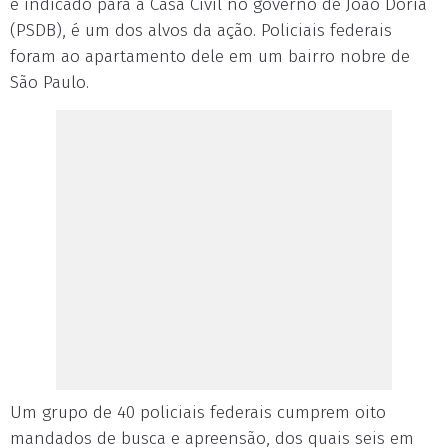
e indicado para a Casa Civil no governo de João Doria
(PSDB), é um dos alvos da ação. Policiais federais
foram ao apartamento dele em um bairro nobre de
São Paulo.
Um grupo de 40 policiais federais cumprem oito
mandados de busca e apreensão, dos quais seis em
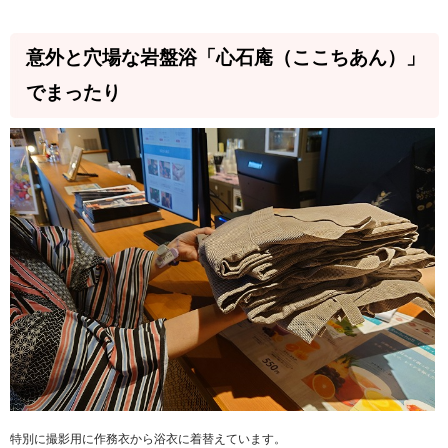
意外と穴場な岩盤浴「心石庵（ここちあん）」
でまったり
特別に撮影用に作務衣から浴衣に着替えています。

▸ **Try it**
An exact, word-for-word version of the material is required, free of pictures.

▸ **Written response**
e indicado para a Casa Civil no governo de João Doria
(PSDB), é um dos alvos da ação. Policiais federais
foram ao apartamento dele em um bairro nobre de
São Paulo.
Um grupo de 40 policiais federais cumprem oito
mandados de busca e apreensão, dos quais seis em
意外と穴場な岩盤浴「心石庵（ここちあん）」
でまったり
特別に撮影用に作務衣から浴衣に着替えています。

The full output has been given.